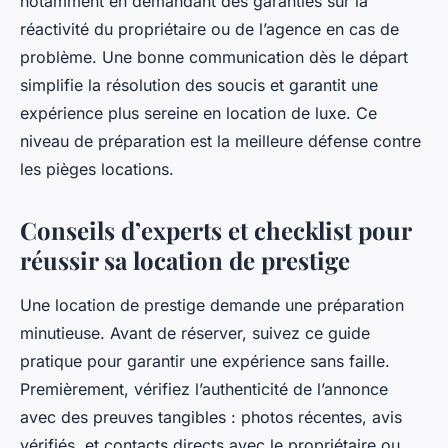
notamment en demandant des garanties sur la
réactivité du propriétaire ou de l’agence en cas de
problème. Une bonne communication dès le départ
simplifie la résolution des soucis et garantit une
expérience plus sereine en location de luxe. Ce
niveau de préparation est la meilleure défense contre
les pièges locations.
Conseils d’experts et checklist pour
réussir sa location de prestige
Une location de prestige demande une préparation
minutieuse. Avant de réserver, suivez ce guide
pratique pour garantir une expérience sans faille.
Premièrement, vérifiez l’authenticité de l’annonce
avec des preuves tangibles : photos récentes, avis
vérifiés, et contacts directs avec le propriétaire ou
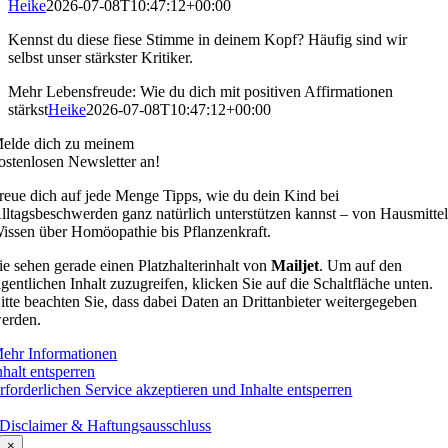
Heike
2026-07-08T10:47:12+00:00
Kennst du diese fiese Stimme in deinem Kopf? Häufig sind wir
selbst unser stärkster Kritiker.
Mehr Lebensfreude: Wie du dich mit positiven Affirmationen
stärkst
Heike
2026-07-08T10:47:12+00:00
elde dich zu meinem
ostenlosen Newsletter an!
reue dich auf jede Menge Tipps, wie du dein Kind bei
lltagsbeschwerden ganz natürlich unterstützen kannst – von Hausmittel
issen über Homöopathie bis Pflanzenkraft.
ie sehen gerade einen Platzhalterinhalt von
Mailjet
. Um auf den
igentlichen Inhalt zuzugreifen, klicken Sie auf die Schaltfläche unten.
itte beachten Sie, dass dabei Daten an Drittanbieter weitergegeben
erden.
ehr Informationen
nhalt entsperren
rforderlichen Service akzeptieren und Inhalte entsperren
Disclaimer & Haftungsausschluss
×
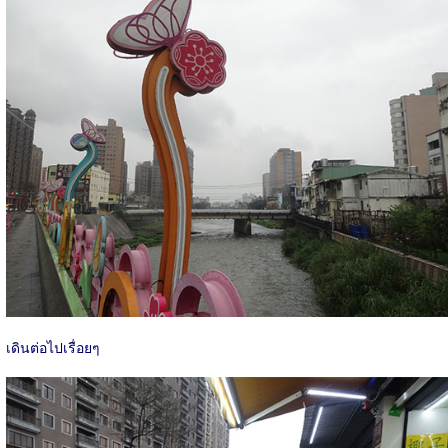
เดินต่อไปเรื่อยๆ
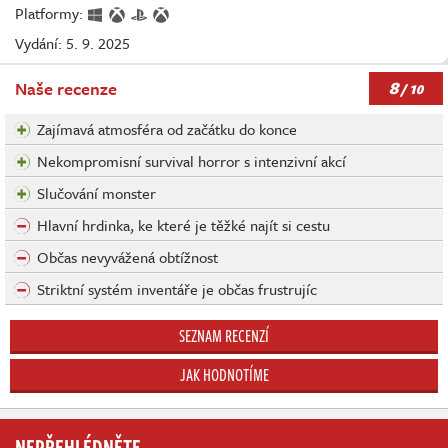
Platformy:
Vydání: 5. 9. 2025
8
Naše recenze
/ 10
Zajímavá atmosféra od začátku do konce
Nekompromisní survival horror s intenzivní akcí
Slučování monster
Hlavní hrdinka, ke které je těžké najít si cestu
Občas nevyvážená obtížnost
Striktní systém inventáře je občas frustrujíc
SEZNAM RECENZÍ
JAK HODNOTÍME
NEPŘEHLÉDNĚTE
--
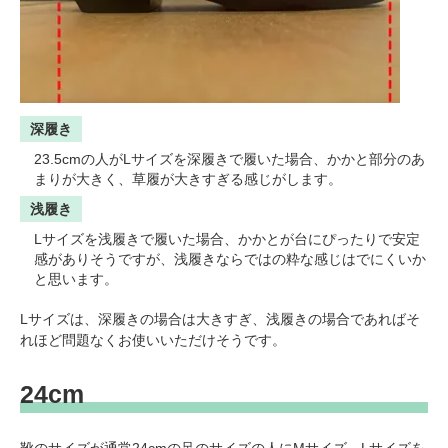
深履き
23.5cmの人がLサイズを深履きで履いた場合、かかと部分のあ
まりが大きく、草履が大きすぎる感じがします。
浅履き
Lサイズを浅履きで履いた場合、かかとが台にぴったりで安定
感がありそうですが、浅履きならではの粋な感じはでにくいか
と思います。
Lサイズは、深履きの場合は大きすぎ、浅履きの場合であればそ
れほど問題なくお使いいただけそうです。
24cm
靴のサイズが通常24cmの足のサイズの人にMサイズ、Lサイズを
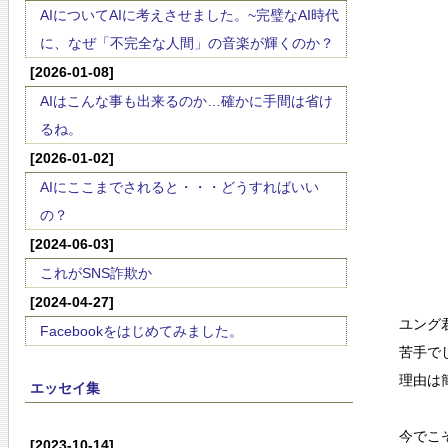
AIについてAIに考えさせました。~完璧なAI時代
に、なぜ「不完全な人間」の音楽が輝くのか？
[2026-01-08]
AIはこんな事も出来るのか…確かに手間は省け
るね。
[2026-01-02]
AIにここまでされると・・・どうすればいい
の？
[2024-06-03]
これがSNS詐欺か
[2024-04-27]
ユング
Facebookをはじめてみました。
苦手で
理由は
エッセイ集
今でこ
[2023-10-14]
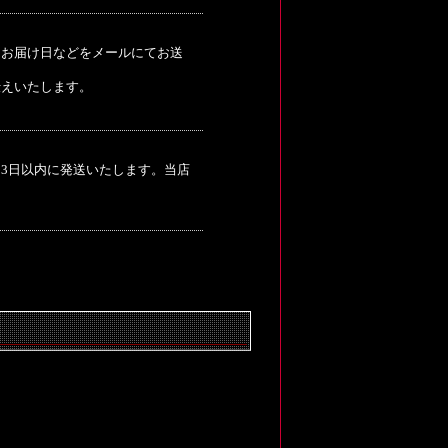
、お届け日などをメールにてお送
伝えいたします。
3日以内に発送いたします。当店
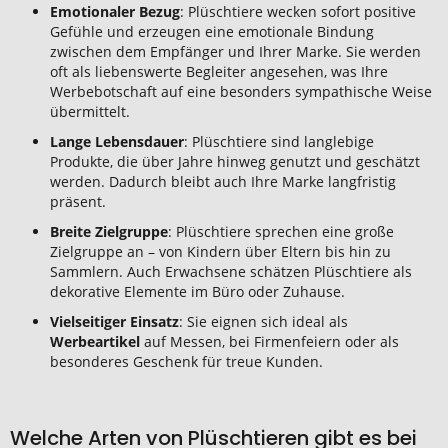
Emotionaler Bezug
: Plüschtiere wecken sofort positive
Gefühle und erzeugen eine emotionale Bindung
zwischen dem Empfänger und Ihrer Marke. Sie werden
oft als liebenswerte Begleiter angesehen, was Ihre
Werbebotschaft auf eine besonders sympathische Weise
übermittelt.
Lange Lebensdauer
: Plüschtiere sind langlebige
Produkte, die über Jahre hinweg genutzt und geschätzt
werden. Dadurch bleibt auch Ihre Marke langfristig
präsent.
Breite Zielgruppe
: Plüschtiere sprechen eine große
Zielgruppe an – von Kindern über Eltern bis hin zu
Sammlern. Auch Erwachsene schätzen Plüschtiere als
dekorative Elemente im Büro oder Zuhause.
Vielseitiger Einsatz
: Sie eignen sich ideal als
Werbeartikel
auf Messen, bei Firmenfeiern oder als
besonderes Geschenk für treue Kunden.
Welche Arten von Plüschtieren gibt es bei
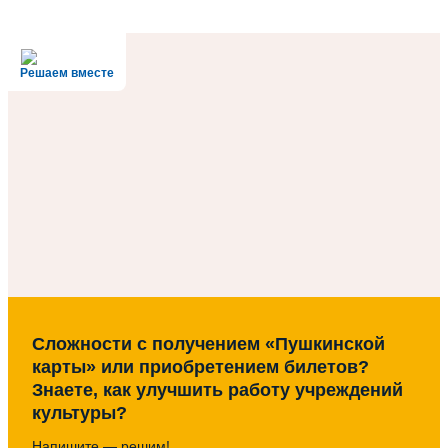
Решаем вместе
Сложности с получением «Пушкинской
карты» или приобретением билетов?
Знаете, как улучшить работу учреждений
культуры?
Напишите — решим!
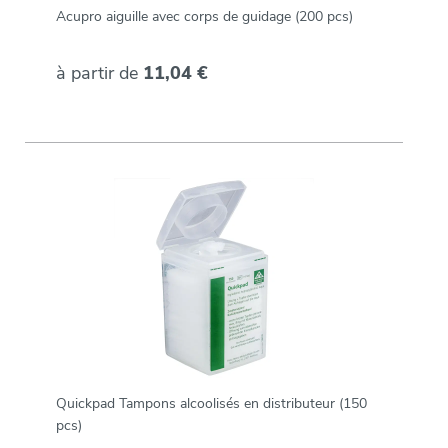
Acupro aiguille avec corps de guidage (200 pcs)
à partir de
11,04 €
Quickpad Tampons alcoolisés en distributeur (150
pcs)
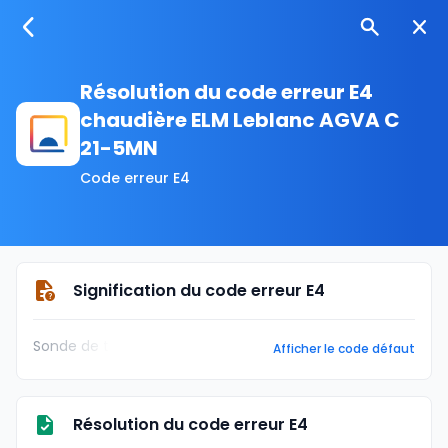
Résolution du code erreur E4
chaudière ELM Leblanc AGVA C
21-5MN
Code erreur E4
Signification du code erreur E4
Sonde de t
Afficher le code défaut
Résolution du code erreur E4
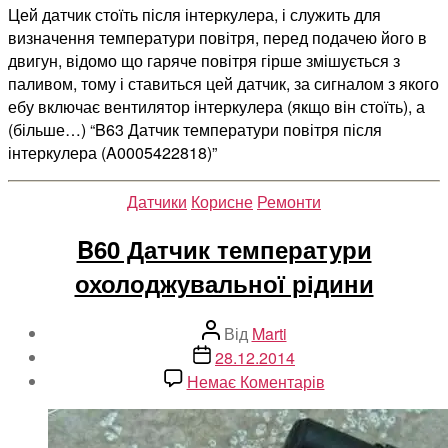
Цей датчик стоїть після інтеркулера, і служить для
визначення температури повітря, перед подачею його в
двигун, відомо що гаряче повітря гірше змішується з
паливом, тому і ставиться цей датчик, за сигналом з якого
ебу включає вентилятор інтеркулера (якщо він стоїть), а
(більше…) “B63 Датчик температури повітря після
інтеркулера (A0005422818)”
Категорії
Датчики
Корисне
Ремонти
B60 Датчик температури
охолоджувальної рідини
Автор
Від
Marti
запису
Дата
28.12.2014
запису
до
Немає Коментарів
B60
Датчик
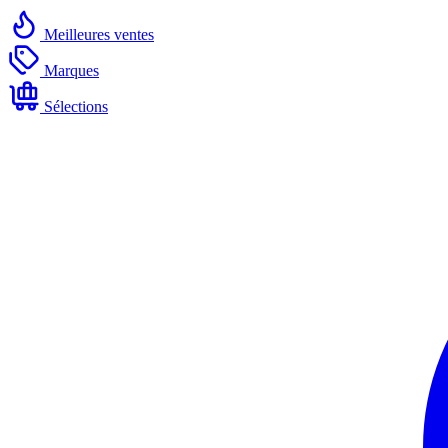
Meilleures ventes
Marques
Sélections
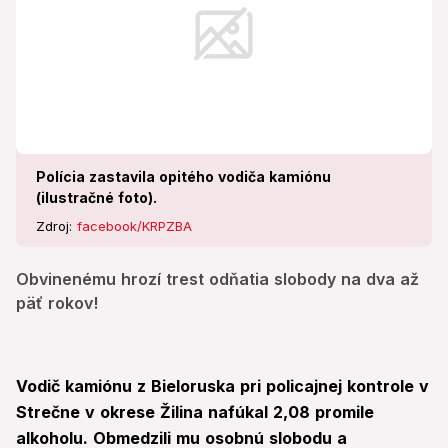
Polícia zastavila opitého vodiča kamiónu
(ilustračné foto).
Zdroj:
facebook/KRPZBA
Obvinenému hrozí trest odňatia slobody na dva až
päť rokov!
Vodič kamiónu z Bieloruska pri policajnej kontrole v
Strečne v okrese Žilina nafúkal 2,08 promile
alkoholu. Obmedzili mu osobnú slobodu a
* * *
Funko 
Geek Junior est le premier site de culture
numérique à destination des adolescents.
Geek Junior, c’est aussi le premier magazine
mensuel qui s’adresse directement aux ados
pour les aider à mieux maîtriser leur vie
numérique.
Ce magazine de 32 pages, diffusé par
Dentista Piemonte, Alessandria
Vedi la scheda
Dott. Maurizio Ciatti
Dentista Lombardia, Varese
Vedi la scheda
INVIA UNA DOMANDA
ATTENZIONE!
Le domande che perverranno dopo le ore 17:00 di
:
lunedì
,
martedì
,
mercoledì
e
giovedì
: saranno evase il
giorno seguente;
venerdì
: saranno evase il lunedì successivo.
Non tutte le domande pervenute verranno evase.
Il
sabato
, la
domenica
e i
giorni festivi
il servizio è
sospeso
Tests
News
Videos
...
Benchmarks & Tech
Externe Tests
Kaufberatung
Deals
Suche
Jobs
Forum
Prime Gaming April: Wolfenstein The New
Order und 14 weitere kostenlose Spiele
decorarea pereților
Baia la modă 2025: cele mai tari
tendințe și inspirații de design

Required action.
Whenever the word "evase" occurs in a line of the listing above, return that line.

Problem solution.
: saranno evase il
: saranno evase il lunedì successivo.
Non tutte le domande pervenute verranno evase.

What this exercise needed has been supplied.